Bhor Garh is a census town in North West district in the Indian territory of Delhi.
It is a Saini majority village while Rajputs (Chauhans and Tomars) are slightly lesser than Sainis.

Demography
In the 2011 census, Bhor Garh had 1,765 houses with a population of 8,627, consisting of 4,815 males and 3,812 females. The population of children aged 0–6 was 1,276, making up 14.79% of the total population of the village. The average sex ratio was 792 out of 1000, which is lower than the state average of 868 out of 1000. The child sex ratio in the village was 815 out of 1000, which is lower than the average of 871 out of 1000 in the territory of Delhi.  There are 83.06% Hindus, 12.87% Muslims, 3.92% Sikhs, 0.10% Christians and 0.05% Buddhists residing in it. The total Scheduled Castes and Scheduled Tribes population in the town was 1,236 people and all were Scheduled Castes.
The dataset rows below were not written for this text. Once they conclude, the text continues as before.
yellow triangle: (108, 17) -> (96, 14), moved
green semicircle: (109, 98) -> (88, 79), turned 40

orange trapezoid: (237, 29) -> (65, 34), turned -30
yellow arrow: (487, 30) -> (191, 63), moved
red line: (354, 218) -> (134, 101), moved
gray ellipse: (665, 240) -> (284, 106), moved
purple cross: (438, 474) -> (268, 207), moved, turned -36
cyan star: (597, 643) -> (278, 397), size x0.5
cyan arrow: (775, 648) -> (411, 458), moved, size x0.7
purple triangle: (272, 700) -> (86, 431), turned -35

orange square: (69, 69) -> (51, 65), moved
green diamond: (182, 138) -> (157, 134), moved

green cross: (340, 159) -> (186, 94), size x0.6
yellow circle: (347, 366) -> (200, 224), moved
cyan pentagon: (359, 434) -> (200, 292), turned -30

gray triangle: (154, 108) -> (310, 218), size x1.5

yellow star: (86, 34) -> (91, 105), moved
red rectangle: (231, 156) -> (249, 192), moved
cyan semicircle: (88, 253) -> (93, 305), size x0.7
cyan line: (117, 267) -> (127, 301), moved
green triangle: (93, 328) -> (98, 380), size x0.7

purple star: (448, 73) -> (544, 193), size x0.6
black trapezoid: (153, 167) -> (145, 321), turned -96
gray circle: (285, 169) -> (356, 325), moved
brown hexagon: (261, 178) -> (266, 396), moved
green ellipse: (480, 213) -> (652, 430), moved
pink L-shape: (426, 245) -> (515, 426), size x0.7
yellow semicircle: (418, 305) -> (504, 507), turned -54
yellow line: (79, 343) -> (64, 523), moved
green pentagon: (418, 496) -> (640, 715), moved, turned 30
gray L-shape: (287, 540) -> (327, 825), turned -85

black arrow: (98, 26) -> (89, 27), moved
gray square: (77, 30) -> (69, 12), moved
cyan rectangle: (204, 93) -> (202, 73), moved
There are no people of the Scheduled Tribe in the town.

Accessibility 
Its nearby towns are Shahpur Garhi (2.9 km), Alipur (6.7 km), Bawana (8.1 km) etc. 
Nearby hospitals include Satyawadi Raja Harish Chandra Hospital (4.1 km), There are two government aided schools out of which one is primary school and other is senior secondary school, both affiliated by CBSE. Nearby private schools and institutions are Lala Hans Raj Gupta ITI, Bharat Mata Saraswati Bal Mandir, L.K. International School etc.

Politics 
Sharad Chauhan of the Aam Aadmi Party is the incumbent MLA from Narela constituency after the 2015 Delhi Legislative Assembly election under which Bhor Garh falls.

Notable people of the village 
 Chandra Bhan Saini (Munim Ji) - Well known activist and reputed person of his time in the Bhor Garh and Narela town, also participated in Indian independence movement.